Wednesday, April 26, 2017

typography - Why is an el­lip­sis represented by one single character rather than a sequence of kerned dots?


An Ellipsis (Unicode character U+2026 and HTML symbol ) is a



series of dots – typically three – that usually indicates an intentional omission of a word, sentence …



as Wikipedia states in its article and the following example demonstrates:


example of a ellipsis usage


Furthermore, as you might know and according to practicaltypography.com, the el­lip­sis char­ac­ter should be used (first example sentence in the next image)




instead of typ­ing three pe­ri­ods in a row (second example sentence) – which puts the dots too close to­gether – or three pe­ri­ods with spaces in be­tween (third example sentence) – which puts the dots too far apart.



ellipsis vs. sequence of three dots and sequence of three dots separated by spaces


I wonder now why is there a special character to represent a mortised sequence of dots when the adjustment of the spacing between each of the periods could also be achieved by appropriate kerning instead?


Note: The sans-serif typeface Lato was used in the examples.



Answer




The ellipsis (…) is a punctuation mark. It is as distinct as any other punctuation mark and, as does any other punctuation mark, has its own meaning and uses. An ellipsis is not three periods. It looks like three periods and is more often than not, written as three periods—but it is not three periods.
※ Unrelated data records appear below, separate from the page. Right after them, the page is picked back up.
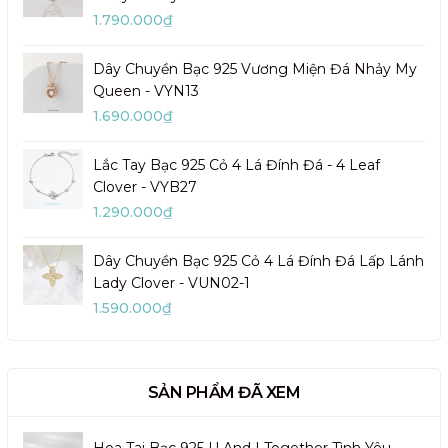
1.790.000₫
Dây Chuyền Bạc 925 Vương Miện Đá Nhảy My
Queen - VYN13
1.690.000₫
Lắc Tay Bạc 925 Cỏ 4 Lá Đính Đá - 4 Leaf
Clover - VYB27
1.290.000₫
Dây Chuyền Bạc 925 Cỏ 4 Lá Đính Đá Lấp Lánh
Lady Clover - VUN02-1
1.590.000₫
SẢN PHẨM ĐÃ XEM
Hoa Tai Bạc 925 U And I Together Tình Yêu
Depending on the context it can have different meanings, but usually represents an omission. Other meanings may include an implied pause or silence.



The confusion over it's similarity to three periods isn't helped by the fact that in informal writing it is almost always written as three periods. In blogs, social media, text messages, emails, chat rooms and instant messages you will often see strings of periods ending a sentence.....



There seems to be a lot of debate on the correct usage of an ellipsis. Various style guides recommend different ways of forming an ellipsis. For example:


The Chicago Manual of Style and The Modern Language Association Style Manual recommend using three periods separated by non-breaking spaces, and surrounding spaces if not at the end of a sentence. The MLA Style Manual however differs from the Chicago Manual of Style in usage guidelines. If omitting material after the end of a sentence, MLA recommends including ellipsis (composed of periods and spaces) after the final period of the sentence (resulting in four periods), whereas the Chicago Manual of Style would only include the final period.


Various other style guides recommend other usages and there seems to be no consensus.



There are valid arguments for both using an ellipsis character and using periods separated by spaces. The article Dot Dot Dot . . . at creativepro.com puts forward an interesting argument:



Its problem is that it’s too small, constrained by the physics of font design to be only one em wide. […] If the idea of ellipsis points is to indicate an omission, they have to open a space wide enough to visually communicate a gap, […] a one em–wide opening in the text just doesn’t cut it





The arguments seem to me to be visual vs technical vs semantic. Visually, periods separated by non-breaking spaces emphasise the omission or pause. Technically, periods separated by regular spaces may get broken across lines and an ellipsis character can get lost with translating character encodings. Semantically, the ellipsis has a distinct meaning from a group of spaces and periods.


In my opinion, using periods and spaces is nonsense. There is a distinct character for an ellipsis, so use it. A period means the end of a sentence, it is meaningless to end a sentence three or four times. Using periods (separated by spaces or not) just because it looks like an ellipsis is like using a 0 (numeral zero) as an O (capital O). But that's just my opinion.


In short—The character exists because it IS a distinct character and the benefits of using it are… debatable.